One day after the Treasury sold a record amount of 2Y paper at the second lowest yield on record, moments ago it repeated this exercise when a record $55 billion in 5Y notes were just auctioned off, pricing at a yield of just 0.33% (0.5bps below the 0.335% When Issued) and which was just 5.5bps above the record auction low hit last month at 0.275%. Considering the slide in yields today on the back of the rout in risk assets, one may have expected an even lower yield.

And in keeping with yesterday’s 2Y auction, the size of the auction rose from $53 billion to an all time high of $55 billion.

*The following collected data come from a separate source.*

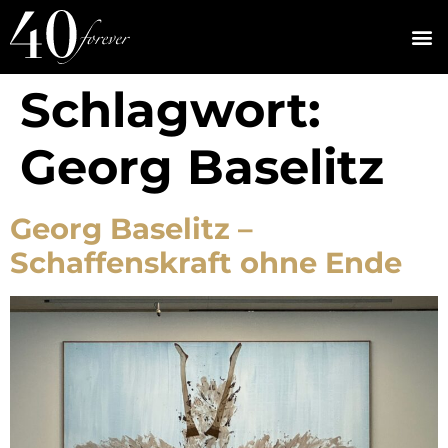
Schlagwort:
Georg Baselitz
Georg Baselitz –
Schaffenskraft ohne Ende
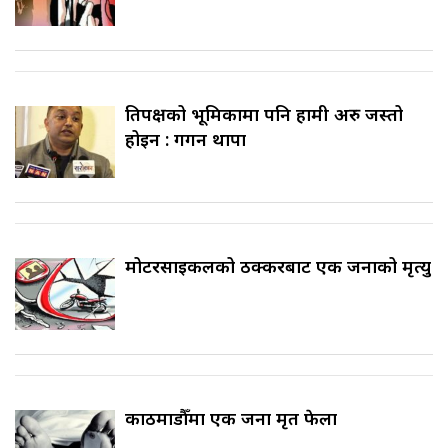
प्रतिपक्षको भूमिकामा पनि हामी अरु जस्तो
होइन : गगन थापा
मोटरसाइकलको ठक्करबाट एक जनाको मृत्यु
काठमाडौँमा एक जना मृत फेला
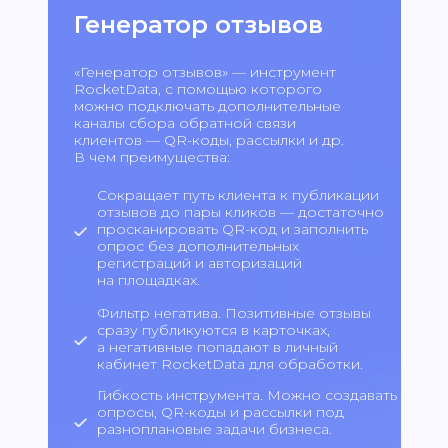
Генератор отзывов
«Генератор отзывов» — инструмент
RocketData, с помощью которого
можно подключать дополнительные
каналы сбора обратной связи
клиентов — QR-коды, рассылки и др.
В чем преимущества:
Сокращает путь клиента к публикации
отзывов до пары кликов — достаточно
просканировать QR-код и заполнить
опрос без дополнительных
регистраций и авторизаций
на площадках.
Фильтр негатива. Позитивные отзывы
сразу публикуются в карточках,
а негативные попадают в личный
кабинет RocketData для обработки.
Гибкость инструмента. Можно создавать
опросы, QR-коды и рассылки под
разноплановые задачи бизнеса.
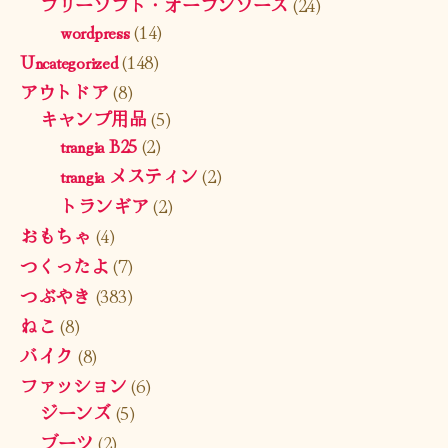
フリーソフト・オープンソース
(24)
wordpress
(14)
Uncategorized
(148)
アウトドア
(8)
キャンプ用品
(5)
trangia B25
(2)
trangia メスティン
(2)
トランギア
(2)
おもちゃ
(4)
つくったよ
(7)
つぶやき
(383)
ねこ
(8)
バイク
(8)
ファッション
(6)
ジーンズ
(5)
ブーツ
(2)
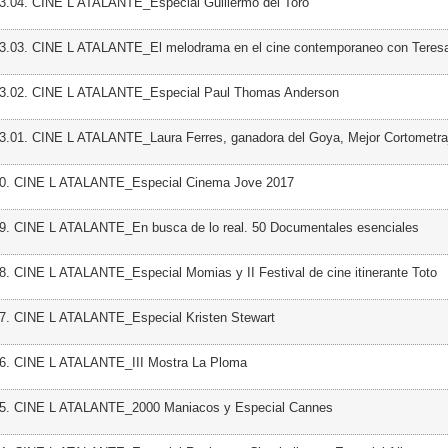
3.04. CINE L ATALANTE_Especial Guillermo del Toro
03.03. CINE L ATALANTE_El melodrama en el cine contemporaneo con Teresa
03.02. CINE L ATALANTE_Especial Paul Thomas Anderson
3.01. CINE L ATALANTE_Laura Ferres, ganadora del Goya, Mejor Cortometra
50. CINE L ATALANTE_Especial Cinema Jove 2017
49. CINE L ATALANTE_En busca de lo real. 50 Documentales esenciales
8. CINE L ATALANTE_Especial Momias y II Festival de cine itinerante Toto
47. CINE L ATALANTE_Especial Kristen Stewart
46. CINE L ATALANTE_III Mostra La Ploma
45. CINE L ATALANTE_2000 Maniacos y Especial Cannes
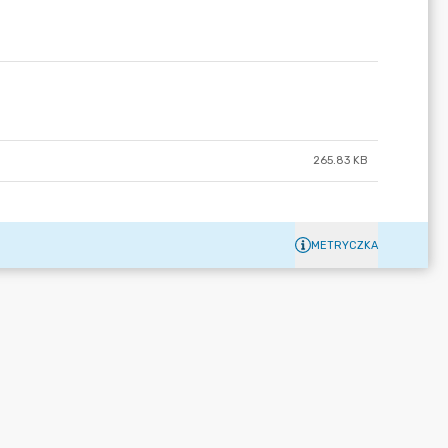
265.83 KB
METRYCZKA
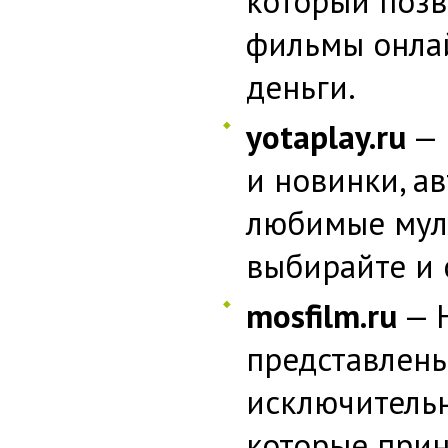
который позв
фильмы онла
деньги.
yotaplay.ru
— 
и новинки, ав
любимые мул
выбирайте и 
mosfilm.ru
— Н
представлен
исключительн
которые при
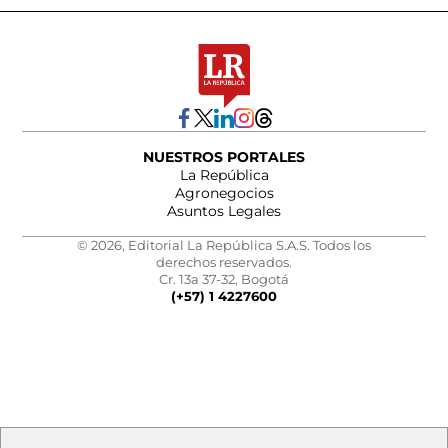
NUESTROS PORTALES
La República
Agronegocios
Asuntos Legales
© 2026, Editorial La República S.A.S. Todos los
derechos reservados.
Cr. 13a 37-32, Bogotá
(+57) 1 4227600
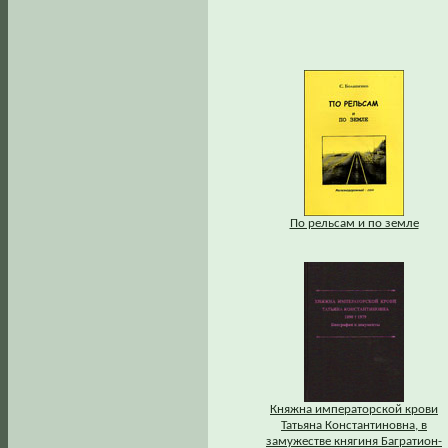
По рельсам и по земле
Княжна императорской крови
Татьяна Константиновна, в
замужестве княгиня Багратион-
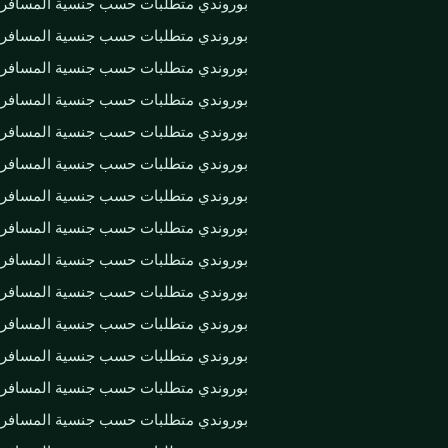
بوروندي متطلبات حسب جنسية المسافر
بوروندي متطلبات حسب جنسية المسافر
بوروندي متطلبات حسب جنسية المسافر
بوروندي متطلبات حسب جنسية المسافر
بوروندي متطلبات حسب جنسية المسافر
بوروندي متطلبات حسب جنسية المسافر
بوروندي متطلبات حسب جنسية المسافر
بوروندي متطلبات حسب جنسية المسافر
بوروندي متطلبات حسب جنسية المسافر
بوروندي متطلبات حسب جنسية المسافر
بوروندي متطلبات حسب جنسية المسافر
بوروندي متطلبات حسب جنسية المسافر
بوروندي متطلبات حسب جنسية المسافر
بوروندي متطلبات حسب جنسية المسافر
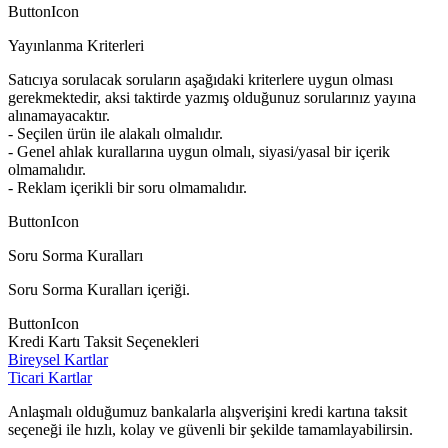
ButtonIcon
Yayınlanma Kriterleri
Satıcıya sorulacak soruların aşağıdaki kriterlere uygun olması
gerekmektedir, aksi taktirde yazmış olduğunuz sorularınız yayına
alınamayacaktır.
- Seçilen ürün ile alakalı olmalıdır.
- Genel ahlak kurallarına uygun olmalı, siyasi/yasal bir içerik
olmamalıdır.
- Reklam içerikli bir soru olmamalıdır.
ButtonIcon
Soru Sorma Kuralları
Soru Sorma Kuralları içeriği.
ButtonIcon
Kredi Kartı Taksit Seçenekleri
Bireysel Kartlar
Ticari Kartlar
Anlaşmalı olduğumuz bankalarla alışverişini kredi kartına taksit
seçeneği ile hızlı, kolay ve güvenli bir şekilde tamamlayabilirsin.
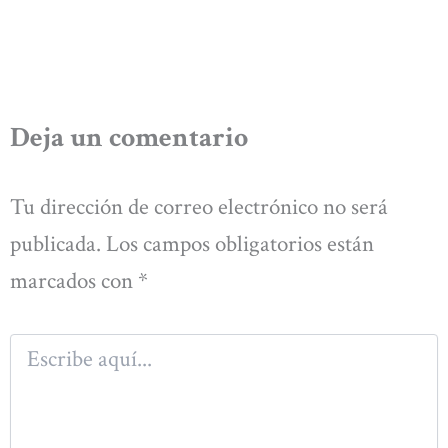
Deja un comentario
Tu dirección de correo electrónico no será
publicada.
Los campos obligatorios están
marcados con
*
Escribe
aquí...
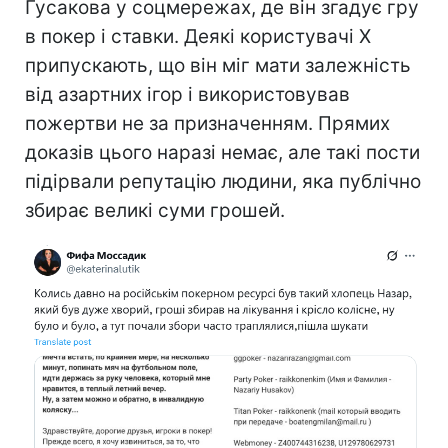
Гусакова у соцмережах, де він згадує гру
в покер і ставки. Деякі користувачі X
припускають, що він міг мати залежність
від азартних ігор і використовував
пожертви не за призначенням. Прямих
доказів цього наразі немає, але такі пости
підірвали репутацію людини, яка публічно
збирає великі суми грошей.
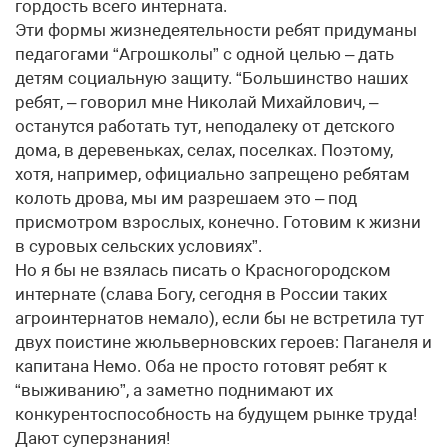
гордость всего интерната.
Эти формы жизнедеятельности ребят придуманы
педагогами “Агрошколы” с одной целью – дать
детям социальную защиту. “Большинство наших
ребят, – говорил мне Николай Михайлович, –
останутся работать тут, неподалеку от детского
дома, в деревеньках, селах, поселках. Поэтому,
хотя, например, официально запрещено ребятам
колоть дрова, мы им разрешаем это – под
присмотром взрослых, конечно. Готовим к жизни
в суровых сельских условиях”.
Но я бы не взялась писать о Красногородском
интернате (слава Богу, сегодня в России таких
агроинтернатов немало), если бы не встретила тут
двух поистине жюльверновских героев: Паганеля и
капитана Немо. Оба не просто готовят ребят к
“выживанию”, а заметно поднимают их
конкурентоспособность на будущем рынке труда!
Дают суперзнания!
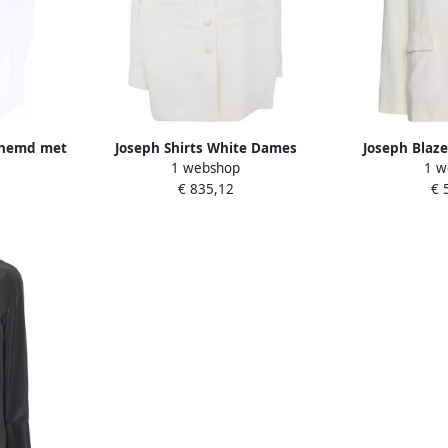
rhemd met
Joseph Shirts White Dames
Joseph Blaz
1 webshop
1 w
e Dames
€ 835,12
€ 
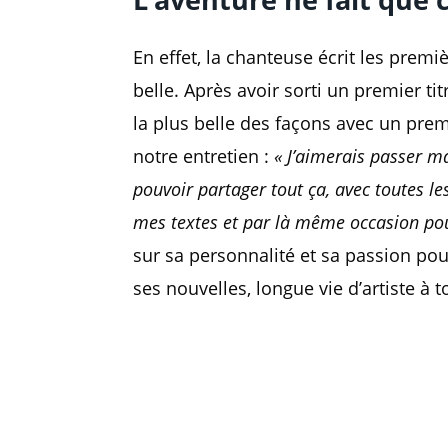
En effet, la chanteuse écrit les premièr
belle. Après avoir sorti un premier ti
la plus belle des façons avec un prem
notre entretien :
« J’aimerais passer ma
pouvoir partager tout ça, avec toutes le
mes textes et par là même occasion pou
sur sa personnalité et sa passion pou
ses nouvelles, longue vie d’artiste à t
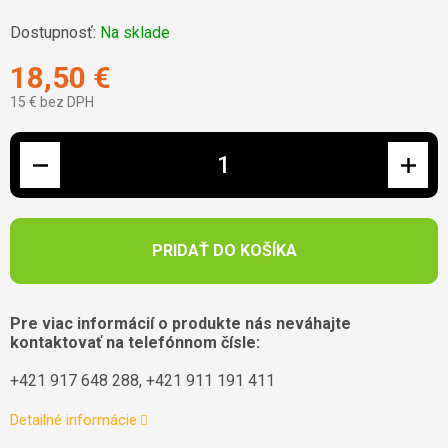
Dostupnosť:
Na sklade
18,50 €
15 € bez DPH
Jednotková cena:
PRIDAŤ DO KOŠÍKA
Pre viac informácií o produkte nás neváhajte
kontaktovať na telefónnom čísle:
+421 917 648 288, +421 911 191 411
Detailné informácie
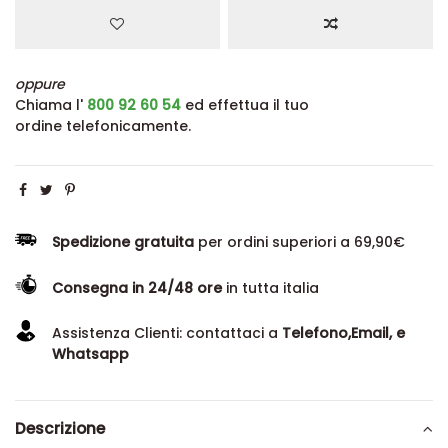
oppure
Chiama l'
800 92 60 54
ed effettua il tuo
ordine telefonicamente.
Spedizione gratuita
per ordini superiori a 69,90€
Consegna in 24/48 ore
in tutta italia
Assistenza Clienti: contattaci a
Telefono,Email, e
Whatsapp
Descrizione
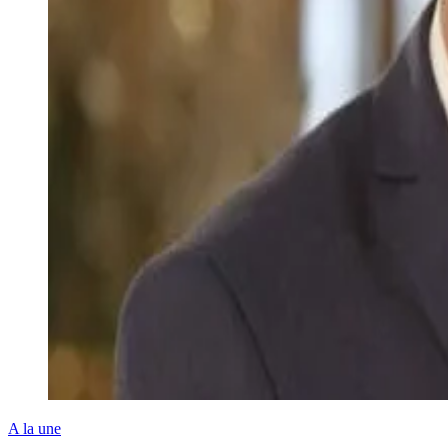
A la une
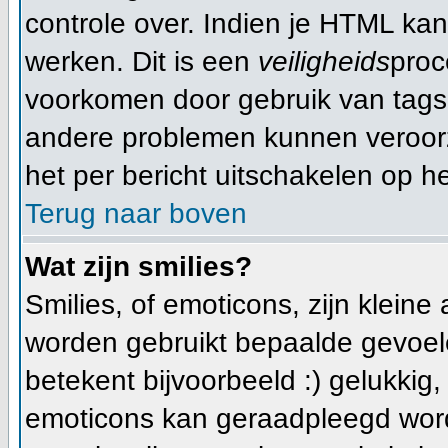
controle over. Indien je HTML ka
werken. Dit is een
veiligheids
proc
voorkomen door gebruik van tag
andere problemen kunnen veroorz
het per bericht uitschakelen op he
Terug naar boven
Wat zijn smilies?
Smilies, of emoticons, zijn klein
worden gebruikt bepaalde gevoele
betekent bijvoorbeeld :) gelukkig, e
emoticons kan geraadpleegd worde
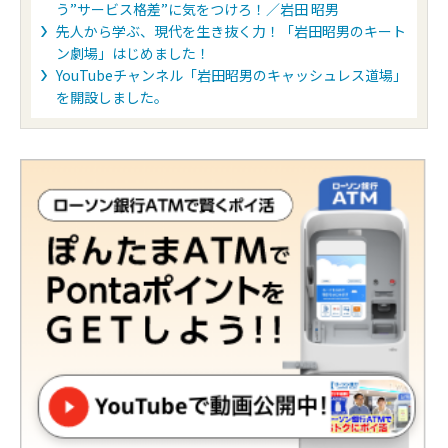
う”サービス格差”に気をつけろ！／岩田 昭男
先人から学ぶ、現代を生き抜く力！「岩田昭男のキート
ン劇場」はじめました！
YouTubeチャンネル「岩田昭男のキャッシュレス道場」
を開設しました。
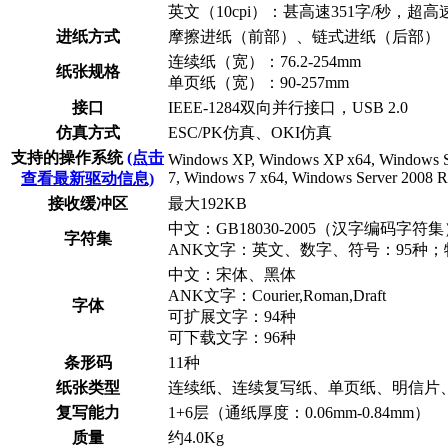
英文（10cpi）：甚高速351字/秒，超高速
进纸方式
摩擦进纸（前部）、链式进纸（后部）
连续纸（宽）：76.2-254mm
纸张规格
单页纸（宽）：90-257mm
接口
IEEE-1284双向并行接口，USB 2.0
仿真方式
ESC/PK仿真、OKI仿真
支持的操作系统
(点击
Windows XP, Windows XP x64, Windows Se
7, Windows 7 x64, Windows Server 2008 R
查看最新驱动信息)
接收缓冲区
最大192KB
中文：GB18030-2005（汉字编码字符集
字符集
ANK文字：英文、数字、符号：95种；
中文：宋体、黑体
ANK文字：Courier,Roman,Draft
字体
可扩展文字：94种
可下载文字：96种
条形码
11种
纸张类型
连续纸、连续复写纸、单页纸、明信片
复写能力
1+6层（通纸厚度：0.06mm-0.84mm）
质量
约4.0Kg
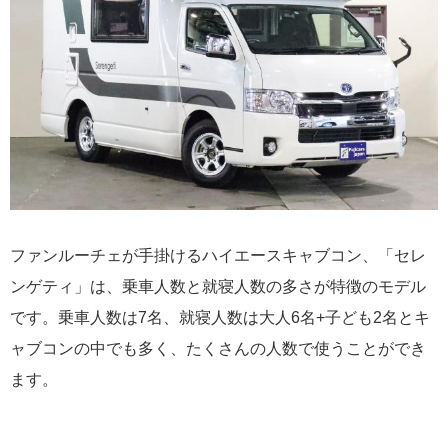
ファンルーチェが手掛けるハイエースキャブコン、「セレ
ンゲティ」は、乗車人数と就寝人数の多さが特徴のモデル
です。乗車人数は7名、就寝人数は大人6名+子ども2名とキ
ャブコンの中でも多く、たくさんの人数で使うことができ
ます。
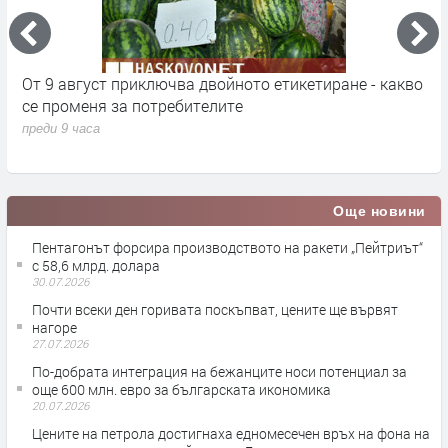
кт
От 9 август приключва двойното етикетиране - какво
М
се променя за потребителите
к
преди 9 часа
п
Още новини
Пентагонът форсира производството на ракети „Пейтриът“
с 58,6 млрд. долара
30.07.2026
Почти всеки ден горивата поскъпват, цените ще вървят
нагоре
27.07.2026
По-добрата интеграция на бежанците носи потенциал за
още 600 млн. евро за българската икономика
20.07.2026
Цените на петрола достигнаха едномесечен връх на фона на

The other metrics of the auction were forgettable: the Bid to Cover sliding from 2.52 to 2.38, below the six-auction average of 2.53%. The internals were almost identical to last month, with the Indirects unchanged at 61.9% (above the 61.1% recent average), and with Directs taking down 14.0% or just below the 15.4% recent average, Dealers were left holding 24.1%, above the 20.7% in September and the 23.5% six month average.

In summary, the recent trend remains in line – ever bigger auctions (the $55BN auction size was more than 50% higher than the auction sizes for much of the past decade), at ever lower yields, all of which has been made possible by the Fed’s backstopping of yields and forcing of investors into those same risky assets that are crashing today.